In a broader sense, we concentrated on one high-risk turning moment: prisoners on Opioid Replacement Treatment (OST) released on Fridays, notably in unplanned or short-notice situations. We learned from thorough desk research, mapping, and practitioner feedback that the problem is not merely whether medication may be administered; it is also whether treatment is properly coordinated before release, whether a pharmacy is prepared to welcome the patient, and whether the patient can realistically negotiate the procedure during a demanding period. This helped us develop a service idea to improve continuity of care between selected community pharmacies and prison healthcare.
The project brief provided a research and design context for prison release in Northern Ireland and highlighted the need to design for real people within a complex system of prisons, healthcare, probation, housing, banking, and community support. It emphasized that students should investigate numbers and scale, policy and evidence, service examples, system challenges, and user perspectives in order to identify meaningful design opportunities.
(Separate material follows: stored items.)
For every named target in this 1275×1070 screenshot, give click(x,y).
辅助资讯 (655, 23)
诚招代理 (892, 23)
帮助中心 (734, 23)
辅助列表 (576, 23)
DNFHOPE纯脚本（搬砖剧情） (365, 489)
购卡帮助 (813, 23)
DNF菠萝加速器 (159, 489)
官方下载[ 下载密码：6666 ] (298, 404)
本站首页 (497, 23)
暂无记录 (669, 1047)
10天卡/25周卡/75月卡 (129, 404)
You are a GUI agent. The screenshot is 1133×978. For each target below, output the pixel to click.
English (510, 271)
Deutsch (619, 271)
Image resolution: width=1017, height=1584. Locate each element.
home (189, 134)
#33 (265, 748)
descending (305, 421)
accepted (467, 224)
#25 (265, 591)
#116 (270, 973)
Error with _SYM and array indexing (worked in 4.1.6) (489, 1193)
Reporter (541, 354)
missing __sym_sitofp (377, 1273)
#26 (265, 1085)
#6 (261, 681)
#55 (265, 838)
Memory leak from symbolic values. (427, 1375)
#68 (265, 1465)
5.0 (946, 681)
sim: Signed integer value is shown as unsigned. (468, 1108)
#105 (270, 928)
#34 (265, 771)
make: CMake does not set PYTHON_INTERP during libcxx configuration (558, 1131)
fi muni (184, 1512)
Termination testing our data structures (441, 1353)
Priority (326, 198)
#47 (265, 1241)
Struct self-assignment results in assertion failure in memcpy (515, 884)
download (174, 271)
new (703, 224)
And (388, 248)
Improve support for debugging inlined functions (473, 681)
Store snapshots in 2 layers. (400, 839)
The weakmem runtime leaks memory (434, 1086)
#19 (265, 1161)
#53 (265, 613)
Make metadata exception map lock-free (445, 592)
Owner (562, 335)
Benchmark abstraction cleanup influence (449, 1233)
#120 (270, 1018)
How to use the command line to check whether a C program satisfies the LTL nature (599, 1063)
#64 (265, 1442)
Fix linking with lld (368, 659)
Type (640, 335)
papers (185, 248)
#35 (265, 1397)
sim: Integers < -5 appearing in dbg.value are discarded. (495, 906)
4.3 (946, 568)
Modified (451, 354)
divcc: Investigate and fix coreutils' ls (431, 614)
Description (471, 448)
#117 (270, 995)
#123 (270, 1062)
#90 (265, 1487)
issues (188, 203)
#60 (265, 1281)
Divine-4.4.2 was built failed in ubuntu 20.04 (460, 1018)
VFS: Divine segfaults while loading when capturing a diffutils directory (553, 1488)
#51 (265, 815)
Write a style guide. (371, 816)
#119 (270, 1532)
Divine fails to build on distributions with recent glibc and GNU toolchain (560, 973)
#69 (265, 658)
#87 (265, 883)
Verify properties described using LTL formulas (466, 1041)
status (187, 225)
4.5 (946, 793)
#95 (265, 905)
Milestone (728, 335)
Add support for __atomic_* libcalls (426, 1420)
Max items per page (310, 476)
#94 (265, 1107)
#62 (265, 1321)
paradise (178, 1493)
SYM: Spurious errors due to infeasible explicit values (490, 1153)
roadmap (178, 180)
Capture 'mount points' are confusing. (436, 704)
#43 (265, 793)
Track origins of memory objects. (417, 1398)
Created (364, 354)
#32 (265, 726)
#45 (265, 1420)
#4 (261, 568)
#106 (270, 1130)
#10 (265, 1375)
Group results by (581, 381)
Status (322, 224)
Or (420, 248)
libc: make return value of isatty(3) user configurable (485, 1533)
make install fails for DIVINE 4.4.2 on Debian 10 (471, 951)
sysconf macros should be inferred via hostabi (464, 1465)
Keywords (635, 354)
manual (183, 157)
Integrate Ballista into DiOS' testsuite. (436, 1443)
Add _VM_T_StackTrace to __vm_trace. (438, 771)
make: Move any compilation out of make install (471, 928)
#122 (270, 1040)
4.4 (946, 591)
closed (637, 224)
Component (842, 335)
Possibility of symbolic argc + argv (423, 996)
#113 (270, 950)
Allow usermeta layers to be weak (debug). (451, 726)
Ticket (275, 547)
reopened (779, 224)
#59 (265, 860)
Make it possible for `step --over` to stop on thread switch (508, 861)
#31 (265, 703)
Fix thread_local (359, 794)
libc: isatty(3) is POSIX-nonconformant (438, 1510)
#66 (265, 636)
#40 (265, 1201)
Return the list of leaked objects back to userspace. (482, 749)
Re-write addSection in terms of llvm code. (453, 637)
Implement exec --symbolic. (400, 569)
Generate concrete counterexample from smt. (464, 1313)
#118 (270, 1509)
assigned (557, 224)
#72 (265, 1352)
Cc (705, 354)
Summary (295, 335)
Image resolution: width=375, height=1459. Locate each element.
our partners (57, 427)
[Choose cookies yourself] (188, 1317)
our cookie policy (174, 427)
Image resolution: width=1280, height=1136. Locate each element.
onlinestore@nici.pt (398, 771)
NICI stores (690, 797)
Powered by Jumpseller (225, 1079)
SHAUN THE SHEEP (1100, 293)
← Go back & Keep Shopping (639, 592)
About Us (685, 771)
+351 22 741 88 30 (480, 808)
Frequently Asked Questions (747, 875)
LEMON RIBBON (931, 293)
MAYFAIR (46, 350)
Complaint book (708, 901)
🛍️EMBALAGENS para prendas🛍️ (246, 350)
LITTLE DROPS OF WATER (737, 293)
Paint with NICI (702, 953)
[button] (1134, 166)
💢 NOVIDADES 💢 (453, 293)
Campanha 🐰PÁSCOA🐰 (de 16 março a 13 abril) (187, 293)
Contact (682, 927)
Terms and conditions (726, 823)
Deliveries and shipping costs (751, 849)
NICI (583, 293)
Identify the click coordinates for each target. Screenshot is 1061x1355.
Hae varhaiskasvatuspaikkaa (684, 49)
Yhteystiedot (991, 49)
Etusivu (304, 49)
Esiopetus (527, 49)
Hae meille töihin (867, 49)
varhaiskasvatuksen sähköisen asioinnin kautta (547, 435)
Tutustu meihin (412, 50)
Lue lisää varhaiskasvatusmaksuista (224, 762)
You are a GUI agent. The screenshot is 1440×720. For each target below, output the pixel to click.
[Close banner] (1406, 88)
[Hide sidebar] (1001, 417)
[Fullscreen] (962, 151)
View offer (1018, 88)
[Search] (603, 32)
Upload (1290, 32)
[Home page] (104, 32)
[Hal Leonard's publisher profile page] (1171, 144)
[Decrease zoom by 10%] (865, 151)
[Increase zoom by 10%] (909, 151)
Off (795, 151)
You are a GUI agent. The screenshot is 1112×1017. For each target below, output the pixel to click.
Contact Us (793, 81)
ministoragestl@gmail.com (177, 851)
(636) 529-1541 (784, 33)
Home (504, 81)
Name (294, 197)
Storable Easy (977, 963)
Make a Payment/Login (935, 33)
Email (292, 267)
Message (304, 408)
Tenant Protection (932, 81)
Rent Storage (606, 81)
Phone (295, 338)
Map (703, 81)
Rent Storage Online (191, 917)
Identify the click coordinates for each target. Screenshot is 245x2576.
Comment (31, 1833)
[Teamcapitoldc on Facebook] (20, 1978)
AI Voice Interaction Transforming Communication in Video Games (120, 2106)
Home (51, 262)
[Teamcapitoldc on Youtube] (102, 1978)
The brief also noted that the transition from prison to community often involves fragmented services, information gaps, poor coordination, and timing issues, particularly around release.
The brief, therefore, encouraged us to think beyond a single interface or product and instead examine the wider service journey, including how information moves, where breakdowns happen, and how touchpoints can be improved. This was especially relevant to our project, as the challenge of OST continuation depends on how prison healthcare, pharmacies, addiction services, and the person leaving custody connect with one another.
Our project's goal was to create a service-led intervention that improves continuity of care for prisoners on Opioid Substitution Therapy(OST), particularly those discharged on Fridays or under unplanned situations. Our study found that during transition, one of the most important and main problems is not just the access to medication, but also the lack of cooperation about how that therapy should continue once a person leaves custody. At a sensitive time, this generates a dangerous gap in care and the high risk of relapse.
This project's primary goal was to investigate the present prison-to-community reintegration process in Northern Ireland and pinpoint where OST patients experience failure. From this, we hoped to find out how service design might reduce interruption in treatment, uncertainty, and the need for the person to handle everything themselves. We also sought to create a realistic, user-centered service concept that would improve communication between prison healthcare and community pharmacies, facilitate safe, supervised dosing, and ensure that the individual leaving prison has a clearer, more trustworthy pathway into continuous care.
This goal aligns with the broader aims of the project brief, which emphasize continuity, dignity, accessibility, and cross-service coordination during release. Rather than trying to rethink the whole prison release system, this initiative concentrated on one pressing and high-impact field where a well-planned intervention may lower the chances of withdrawal, relapse, overdose, and quitting recovery treatments.
The design context for this project is shaped by the complexities of transitioning from prison to society in Northern Ireland, especially for individuals requiring Opioid Substitution Treatment (OST). Upon release, individuals often face immediate needs for housing, healthcare, and support, which can complicate the release process. For those on OST, continuity of care is vital, especially in the first hours and days post-release when they are most vulnerable.
Our research found that the primary issue isn't whether medication can be prescribed, but whether the departments involved are prepared. Without a structured support system, the risk of withdrawal, relapse, and overdose increases significantly, particularly during unplanned releases, such as those on Fridays, when access to GPs and community services is limited.